The Best Way to Reduce Research Bias Is Hiding in Plain View - rl3
http://nautil.us/blog/the-best-way-to-reduce-research-bias-is-hiding-in-plain-view

======
jrapdx3
For sure, blinding is an important tool for reducing bias and essential for
optimum experimental validity.

I'm more familiar with the medical field but the fundamental issues are the
same. In recent years there's been growing concern about the limitations of
blinding.

In pharmaceutical research, the random controlled trial (RCT) remains the
"gold standard", but over time, increasing strength of placebo response has
become a big problem. IOW as separation of conditions is less affected by
blinding, it ceases to be a useful experimental tool.

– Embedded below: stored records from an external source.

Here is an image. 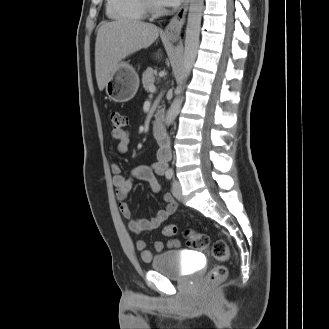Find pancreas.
I'll return each mask as SVG.
<instances>
[{
    "label": "pancreas",
    "mask_w": 329,
    "mask_h": 329,
    "mask_svg": "<svg viewBox=\"0 0 329 329\" xmlns=\"http://www.w3.org/2000/svg\"><path fill=\"white\" fill-rule=\"evenodd\" d=\"M155 71L152 68H147L142 75V84L145 90H149V87L154 84Z\"/></svg>",
    "instance_id": "obj_1"
}]
</instances>
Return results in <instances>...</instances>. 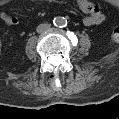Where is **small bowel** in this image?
I'll return each instance as SVG.
<instances>
[{
  "label": "small bowel",
  "mask_w": 119,
  "mask_h": 119,
  "mask_svg": "<svg viewBox=\"0 0 119 119\" xmlns=\"http://www.w3.org/2000/svg\"><path fill=\"white\" fill-rule=\"evenodd\" d=\"M78 6L83 12L87 13V16L83 19V23L86 26L99 25L105 20V16L99 4L89 0H78ZM0 17L7 25L19 24V19L17 17L6 12H1Z\"/></svg>",
  "instance_id": "1"
}]
</instances>
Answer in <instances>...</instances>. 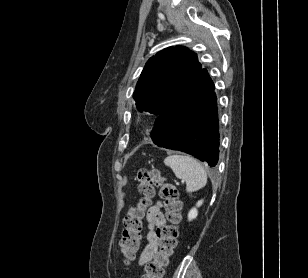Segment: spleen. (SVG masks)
I'll use <instances>...</instances> for the list:
<instances>
[{"label": "spleen", "instance_id": "spleen-1", "mask_svg": "<svg viewBox=\"0 0 308 278\" xmlns=\"http://www.w3.org/2000/svg\"><path fill=\"white\" fill-rule=\"evenodd\" d=\"M179 179L186 181V191L192 193L203 188L207 183V174L204 167L195 158L188 155L173 154L164 159Z\"/></svg>", "mask_w": 308, "mask_h": 278}]
</instances>
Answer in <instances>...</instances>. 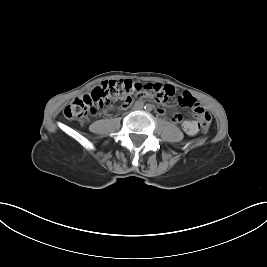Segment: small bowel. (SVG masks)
<instances>
[{"mask_svg": "<svg viewBox=\"0 0 267 267\" xmlns=\"http://www.w3.org/2000/svg\"><path fill=\"white\" fill-rule=\"evenodd\" d=\"M127 107H128L127 105H124V104L122 105V108H127ZM177 115H179V114H177ZM173 120L176 123H181L182 124V128L188 134H195L197 132V127H196L195 123L193 121H190V120L183 121L181 115H179V119L178 120H175L174 116H173Z\"/></svg>", "mask_w": 267, "mask_h": 267, "instance_id": "small-bowel-1", "label": "small bowel"}]
</instances>
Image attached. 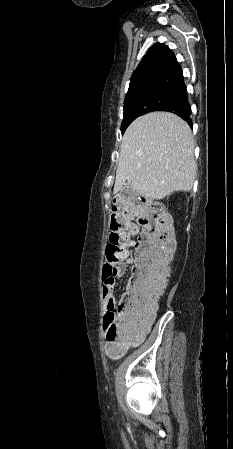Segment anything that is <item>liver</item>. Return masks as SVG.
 <instances>
[{
	"mask_svg": "<svg viewBox=\"0 0 233 449\" xmlns=\"http://www.w3.org/2000/svg\"><path fill=\"white\" fill-rule=\"evenodd\" d=\"M188 124L169 112L137 118L123 135L114 193L127 182L145 198L161 200L175 191H190L197 164Z\"/></svg>",
	"mask_w": 233,
	"mask_h": 449,
	"instance_id": "liver-1",
	"label": "liver"
}]
</instances>
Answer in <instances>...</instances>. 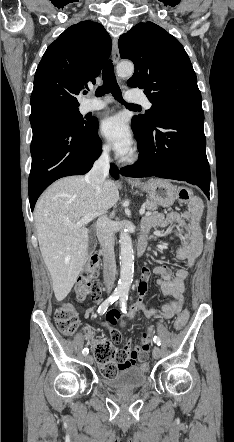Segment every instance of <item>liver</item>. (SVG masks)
I'll return each instance as SVG.
<instances>
[{"mask_svg": "<svg viewBox=\"0 0 234 442\" xmlns=\"http://www.w3.org/2000/svg\"><path fill=\"white\" fill-rule=\"evenodd\" d=\"M119 200L116 184L106 180L97 192L83 176H70L53 183L34 210L39 248L52 278L57 301L71 291L86 261L89 232L70 228L91 213L106 212Z\"/></svg>", "mask_w": 234, "mask_h": 442, "instance_id": "6515ba94", "label": "liver"}]
</instances>
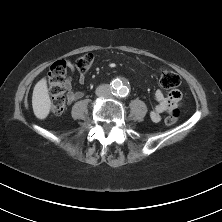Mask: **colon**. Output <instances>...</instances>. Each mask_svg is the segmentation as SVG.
<instances>
[{"label": "colon", "instance_id": "5ec220e1", "mask_svg": "<svg viewBox=\"0 0 222 222\" xmlns=\"http://www.w3.org/2000/svg\"><path fill=\"white\" fill-rule=\"evenodd\" d=\"M95 57L92 53L81 55L76 61V67L81 73L87 72L93 65ZM69 63L66 60H58L54 62L49 69L48 81L49 90L52 96L51 111L54 115H60L66 107V89L65 81ZM160 85L168 90H176L181 83L179 74L171 69L164 68L159 75ZM180 117V110L171 109L169 115L165 119L167 126L174 125Z\"/></svg>", "mask_w": 222, "mask_h": 222}]
</instances>
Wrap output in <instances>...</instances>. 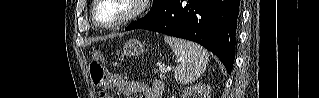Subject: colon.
<instances>
[{
	"label": "colon",
	"instance_id": "obj_1",
	"mask_svg": "<svg viewBox=\"0 0 319 98\" xmlns=\"http://www.w3.org/2000/svg\"><path fill=\"white\" fill-rule=\"evenodd\" d=\"M92 55L94 60L89 67L91 79L96 86L103 87L108 81V75L100 63L102 55L98 51H93ZM100 98H109V96L103 91L100 93Z\"/></svg>",
	"mask_w": 319,
	"mask_h": 98
}]
</instances>
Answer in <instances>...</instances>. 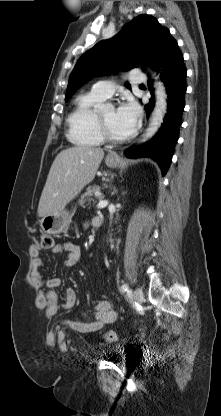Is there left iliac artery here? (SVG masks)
Here are the masks:
<instances>
[{"mask_svg":"<svg viewBox=\"0 0 221 416\" xmlns=\"http://www.w3.org/2000/svg\"><path fill=\"white\" fill-rule=\"evenodd\" d=\"M121 292H129V286L127 284H123L120 288Z\"/></svg>","mask_w":221,"mask_h":416,"instance_id":"1","label":"left iliac artery"}]
</instances>
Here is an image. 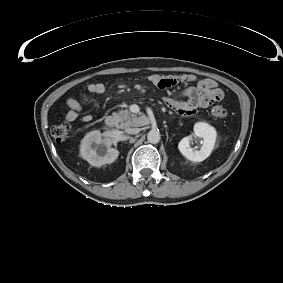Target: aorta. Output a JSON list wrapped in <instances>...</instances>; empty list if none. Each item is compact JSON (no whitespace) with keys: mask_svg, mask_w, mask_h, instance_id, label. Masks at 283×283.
Wrapping results in <instances>:
<instances>
[{"mask_svg":"<svg viewBox=\"0 0 283 283\" xmlns=\"http://www.w3.org/2000/svg\"><path fill=\"white\" fill-rule=\"evenodd\" d=\"M160 139H161V135L159 131L155 129L150 130L147 134V140L149 143L157 144L159 143Z\"/></svg>","mask_w":283,"mask_h":283,"instance_id":"762f6f07","label":"aorta"}]
</instances>
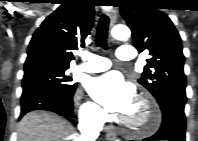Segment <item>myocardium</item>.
Listing matches in <instances>:
<instances>
[{
  "instance_id": "f54148a6",
  "label": "myocardium",
  "mask_w": 198,
  "mask_h": 141,
  "mask_svg": "<svg viewBox=\"0 0 198 141\" xmlns=\"http://www.w3.org/2000/svg\"><path fill=\"white\" fill-rule=\"evenodd\" d=\"M136 106L143 109L144 121L135 123L128 116H125L121 119L124 127L137 133L155 130L160 121V114L154 101L147 96H140L136 101Z\"/></svg>"
}]
</instances>
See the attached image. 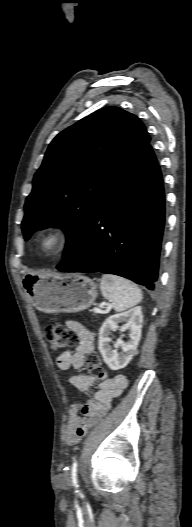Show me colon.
<instances>
[{"instance_id": "5ec220e1", "label": "colon", "mask_w": 192, "mask_h": 527, "mask_svg": "<svg viewBox=\"0 0 192 527\" xmlns=\"http://www.w3.org/2000/svg\"><path fill=\"white\" fill-rule=\"evenodd\" d=\"M44 334L52 349L56 351L75 345L78 338L75 331L56 323L46 326ZM86 369L95 378L102 379L104 377L102 364L96 352L87 355Z\"/></svg>"}]
</instances>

Of course, this may not apply so directly to observations of insect behavior
but it does illustrate that "blindness" to experimental conditions is
relative, not absolute.

The publication process could itself inject biases into experimental design
and conduct. Having to pass through peer review potentially distorts things.
If the experimenter believes reviewers favor particular methods or outcomes,
it could influence the experimental set up or even whether the experiment is
carried out.

I've long thought one way to improve publication quality would be for editors
to forbid authors drawing broad conclusions vs. just putting results into
context. After all, "first findings" are prized, but such results are
preliminary or unconfirmed. It will take many studies for genuine patterns to
emerge. The conclusions have to come later as the community of science
determines what findings mean.

Avoiding premature speculation about conclusions will reduce bias because
"negative" studies would then just be more data, part of the pattern to be
puzzled out, and more likely to be published vs. relegated to the "file
drawer". The quality of the study becomes more important than having to ascend
to the top of the heap, to show my conclusions grander than the others.
Eliminating that contest will improve the discourse immeasurably.